I am including this not only just to show off, but to share Miss Laura's hilarious descriptions of aging punkers at the Nervebreakers' Club Dada show & her very astute observations on what makes old-school punk rock different from what followed it...
lauralately’s music blog
I’m on a Tex Edwards kick!
I’m going through a new phase. My current obsession is country/punk legend T. Tex Edwards, a fixture of the Dallas music scene for over 30 years.
This phase began courtesy of Mark, my better half, who was a regular at Dallas punk club DJ’s in the ’80s. He got to see a lot of cool stuff happen, including the rise of the legendary Nervebreakers, for whom Tex was the singer. During their heyday, the Nervebreakers played with every great punk act that came through town, including the Sex Pistols (the ’Breakers were the opening act at the legendary Longhorn Ballroom show), and the Clash. After their demise, Tex went on to play with many other bands, including Out on Parole, the Swingin’ Cornflake Killers (get it? cereal killers!) and his most recent act, which has one of the greatest band names ever: the Affordable Caskets.
Mark took me to a show by Tex and the Swingin’ Cornflake Killers at the Barley House a few weeks ago, and I had a fantastic time. At the end of the show, Tex gave me a CD copy of an album he’d recorded in the mid-’80s with Out on Parole - it’s called “Pardon Me, I’ve Got Someone To Kill”. I popped it in the next night, and loved every minute of this album of country-western cover songs about killing people. As a teenager, I was a fan of Nick Cave’s gloomy “Murder Ballads”, and “Pardon Me” is “Murder Ballads” recorded ten years prior and with tongue firmly in cheek. Tex invited us to the reunited Nervebreakers at Club Dada on the 11th; I had prior commitments, which I bailed on early to see the ‘Breakers perform.
The Nervebreakers’ music is fun, snotty punk rock, but this is punk like it was before speed metal accelerated the collective angry-music tempo and punk turned into the NOFX/crust stuff that was the soundtrack to my adolescence. The Nervebreakers’ sound is a relic of the age that spawned the Ramones, and its ties to rock and roll are more evident than any similarities to modern punk.

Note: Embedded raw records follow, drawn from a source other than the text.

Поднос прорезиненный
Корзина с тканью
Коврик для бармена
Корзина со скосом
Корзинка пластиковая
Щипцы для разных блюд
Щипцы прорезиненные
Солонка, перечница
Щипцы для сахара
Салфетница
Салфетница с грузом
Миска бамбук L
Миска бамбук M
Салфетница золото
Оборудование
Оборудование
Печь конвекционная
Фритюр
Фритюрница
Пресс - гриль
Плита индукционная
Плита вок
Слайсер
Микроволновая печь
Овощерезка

The show itself was everything I expected, nothing more, nothing less. This is a show by a bunch of guys in their fifties, played to an audience of the same; if these graying guys had tried to thrash around and spit on people, it would’ve looked ridiculous, and they wisely abstained from such antics. This is not the concert to attend if one wishes to see a cranked-up screamfest, and with that in mind, the Nervebreakers put on an enjoyable show. While they were doing a final pre-show soundcheck, Tex stood onstage, looking greasy and disheveled and motionlessly staring at his feet; at first I thought there was something wrong, but I soon realized it was part of an act. Tex really made the show as great as it was: his near-catatonic, glassy-eyed performance was just unsettling enough to serve as an effective vehicle for the “fuck-off” message of the music, and it was the perfect way for a gray-haired, pot-bellied guy to come across as snotty and rebellious.

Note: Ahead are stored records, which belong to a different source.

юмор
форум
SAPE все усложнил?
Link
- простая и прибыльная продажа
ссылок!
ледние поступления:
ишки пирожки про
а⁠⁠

The other aspect that made this show as fun as it was, was the audience itself. Have you ever seen old people slam dance? If you ever get a chance, do so. Watching white-haired dudes in the front row pogo-ing during the aptly titled “Pogo” was absolutely priceless. I ran into a friend who was there with her mother; her mom was gettin’ drunk and dancing with guys while her daughter stood there with her arms crossed, looking slightly mortified. These old folk can really show the kids how to party, although the moshing usually came in ten-second increments - too much thrash dancing and one might break a hip, no?
All age-related joking aside, I had an absolute blast. The atmosphere at the show was one of gleeful nostalgia, and I totally got swept up in it - I began wishing I’d been born 25 years earlier so I could’ve seen this music at its zenith. The Nervebreakers will probably play more shows, and I’ve heard album rumors - they’re releasing some stuff they wrote back in the seventies but never recorded until now, which should be interesting.

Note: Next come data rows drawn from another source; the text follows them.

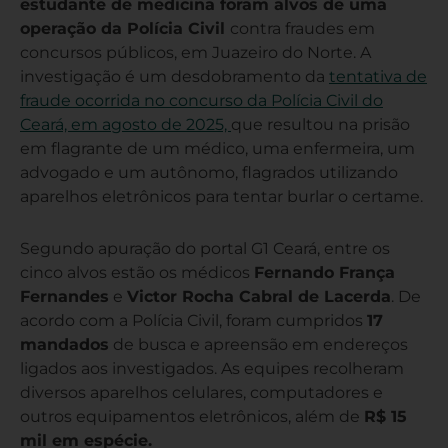
estudante de medicina foram alvos de uma
operação da Polícia Civil
contra fraudes em
concursos públicos, em Juazeiro do Norte. A
investigação é um desdobramento da
tentativa de
fraude ocorrida no concurso da Polícia Civil do
Ceará, em agosto de 2025,
que resultou na prisão
em flagrante de um médico, uma enfermeira, um
advogado e um autônomo, flagrados utilizando
aparelhos eletrônicos para tentar burlar o certame.
Segundo apuração do portal G1 Ceará, entre os
cinco alvos estão os médicos
Fernando França
Fernandes
e
Victor Rocha Cabral de Lacerda
. De
acordo com a Polícia Civil, foram cumpridos
17
mandados
de busca e apreensão em endereços
ligados aos investigados. As equipes recolheram
diversos aparelhos celulares, computadores e
outros equipamentos eletrônicos, além de
R$ 15
mil em espécie.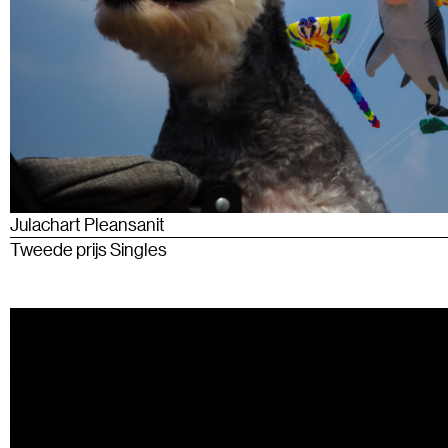
Julachart Pleansanit
Tweede prijs Singles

To conclude this post, here is a gift for you: Tex Edwards & the Swingin’ Cornflake Killers, recorded in the early ’90s performing the Wynn Stewart classic “I’m A-Gonna Kill You”. This video embodies everything I love about Tex - he’s totally nuts, in the most rock ‘n’ roll kind of way.
I also re-posted this with The Nervebreakers Yahoo Group at:
Some of our members there had some interesting comments I hope they don’t mind me sharing…
I liked her objective observation about this punk vs. what people are now used to thinking of as punk. Much the same way as I viewed early Parliament/Funkadelic as being an exciting new road for black music, only then to see that only one element of it, the pounding bass, was singled out and expanded upon to become a monotonous fixture and focus for the next 20 years, discarding the facets that made the music interesting and creative, similarly, I view the homogenization of early punk into fast monotonous assembly-line drivel in the ’80s (after the creative first wave was long over) and that now being what some consider the standard as a sad fact of consumer taste.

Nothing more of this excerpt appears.